Your task
Because the copy must hold no pictures, return the data below with all of its words intact.

Segment Start: Listed entries

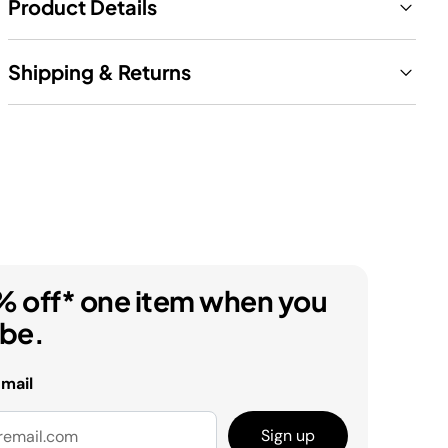
Product Details
Shipping & Returns
% off* one item when you
ibe.
email
Sign up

Segment End: Listed entries

Exercise solution
Product Details
Shipping & Returns
% off* one item when you
ibe.
email
Sign up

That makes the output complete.